Continuing to an outer loop

Continuing to an outer loop

Rate This
  • Comments 39

When you have a nested loop, sometimes you want to “continue” the outer loop, not the inner loop. For example, here we have a sequence of criteria and a sequence of items, and we wish to determine if there is any item which matches every criterion:

match = null;
foreach(var item in items)
{
  foreach(var criterion in criteria)
  {
    if (!criterion.IsMetBy(item))
    {
      // No point in checking anything further; this is not
      // a match. We want to “continue” the outer loop. How?
    }
  }
  match = item;
  break;
}

There are many ways to achieve this. Here are a few, in order of increasing awesomeness:

Technique #1 (ugly): When you have a loop, the “continue” statement is essentially a “goto” which branches to the bottom of the loop, just before it does the loop condition test and pops back up to the top of the loop. (Apparently when you spell “goto” as “continue”, the “all gotos are all evil all the time” crowd doesn’t bother you as much.) You can of course simply make this explicit:

match = null;
foreach(var item in items)
{
  foreach(var criterion in criteria)
  {
    if (!criterion.IsMetBy(item))
    {
      goto OUTERCONTINUE;
    }
  }
  match = item;
  break;
OUTERCONTINUE:
  ;
}

Technique #2 (better): When I see a nested loop, I almost always consider refactoring the interior loop into a method of its own.

match = null;
foreach(var item in items)
{
  if (MeetsAllCriteria(item, critiera))
  {
    match = item;
    break;
  }
}

where the body of MeetsAllCriteria is obviously

foreach(var criterion in criteria)
  if (!criterion.IsMetBy(item))
    return false;
return true;

Technique #3 (awesome): The “mechanism” code here is emphasizing how the code works and hiding the meaning of the code. The purpose of the code is to answer the question “what is the first item, if any, that meets all the criteria?” If that’s the meaning of the code, then write code that reads more like that meaning:

var matches = from item in items
              where criteria.All(
                criterion=>criterion.IsMetBy(item))
              select item;
match = matches.FirstOrDefault();

That is, search the items for items that meet every criterion, and take the first of them, if there is one. The code now reads like what it is supposed to be implementing, and of course, if there are no loops in the first place then there’s no need to “continue” at all!

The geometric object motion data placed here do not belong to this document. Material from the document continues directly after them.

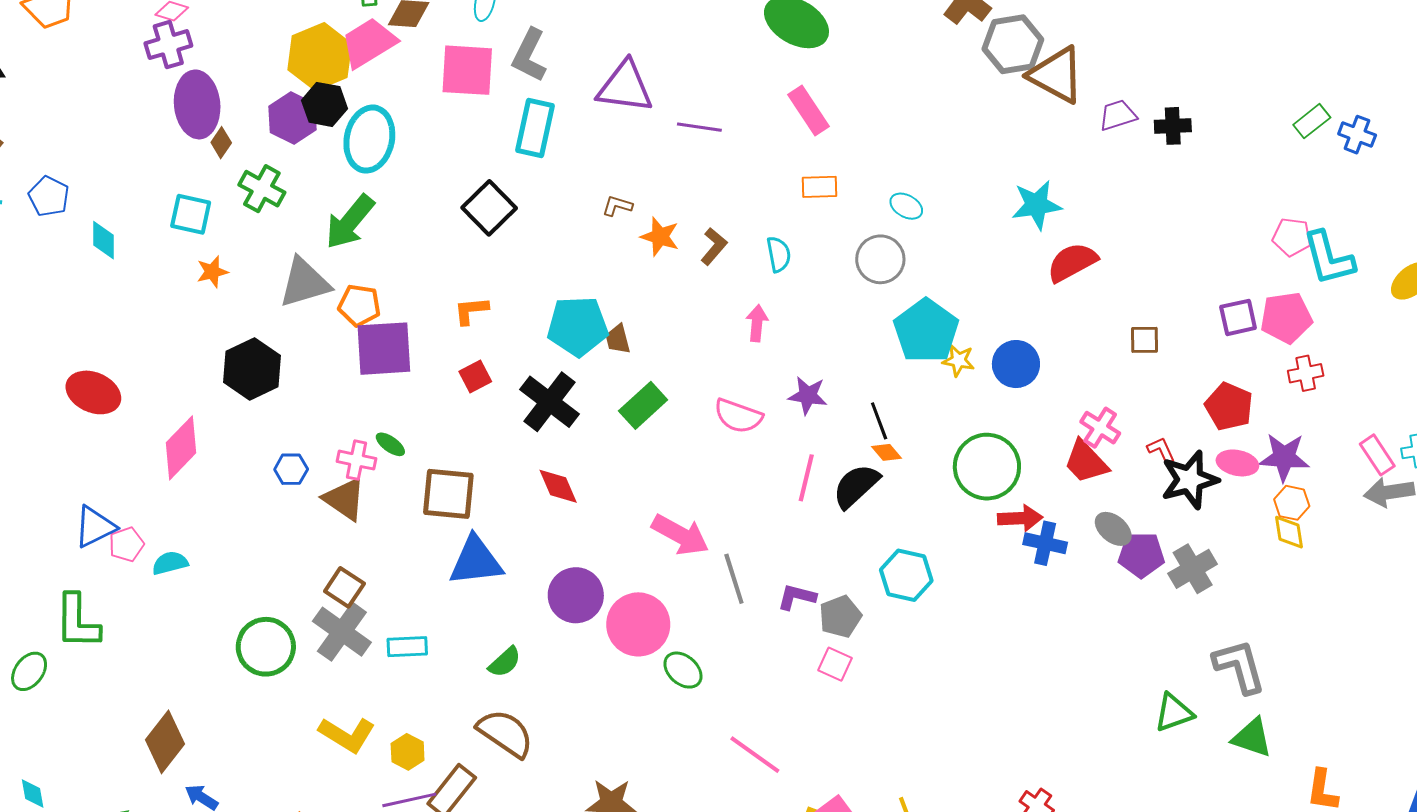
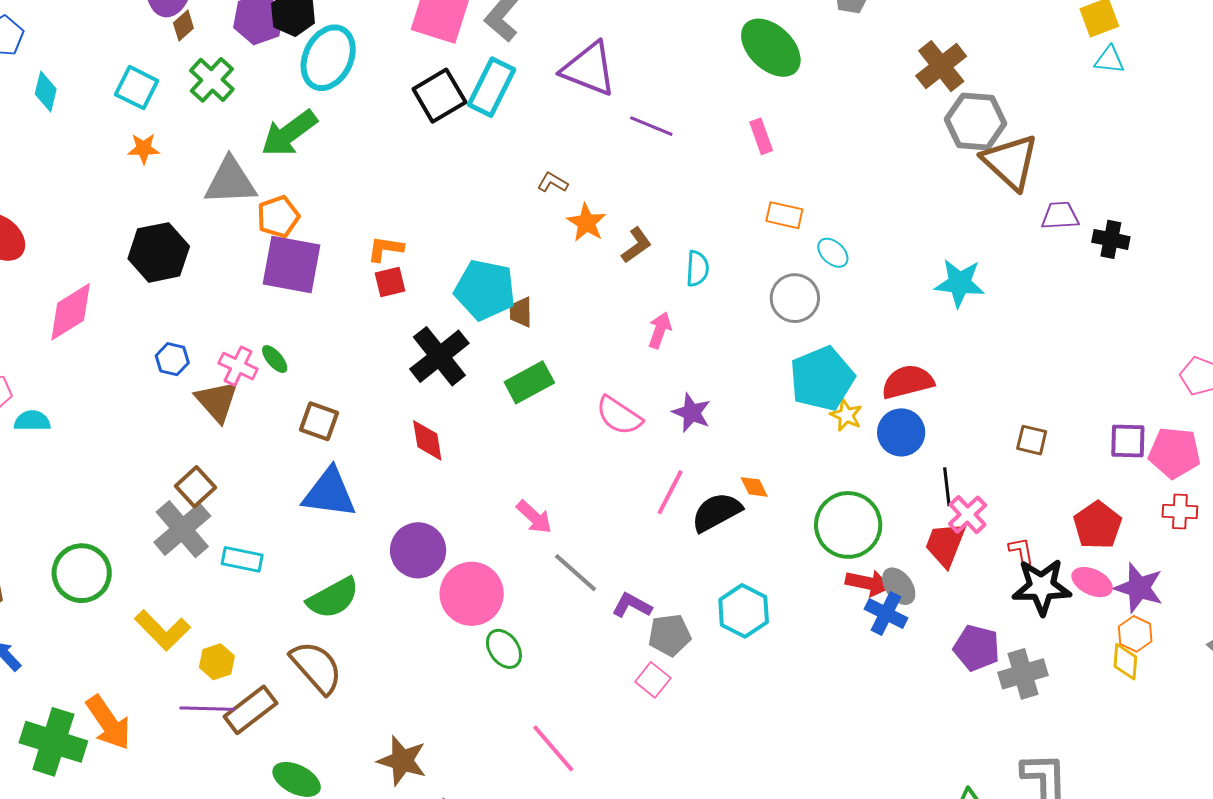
pink rectangle: (808, 111) -> (761, 136), size x0.7
orange rectangle: (819, 187) -> (784, 215), moved
black square: (489, 208) -> (439, 96), moved
red semicircle: (1072, 262) -> (908, 382), moved
orange pentagon: (359, 305) -> (278, 217), turned 30
red square: (475, 376) -> (390, 282), moved
black line: (879, 421) -> (947, 487), moved
red trapezoid: (1086, 462) -> (945, 544), turned 51
brown square: (448, 494) -> (319, 421), size x0.7
gray ellipse: (1113, 529) -> (899, 586), moved
pink arrow: (680, 535) -> (534, 517), size x0.7
gray line: (734, 579) -> (576, 573), turned -45
green circle: (266, 647) -> (82, 573), moved
green semicircle: (505, 662) -> (333, 598), size x1.5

The biggest thing I love about LINQ is that it enables a whole new way to think about problem solving in C#. It’s gotten to the point now that whenever I write a loop, I stop and think about two things before I actually type “for”:

* Have I described anywhere what this code is doing semantically, or does the code emphasize more what mechanisms I am using at the expense of obscuring the semantics?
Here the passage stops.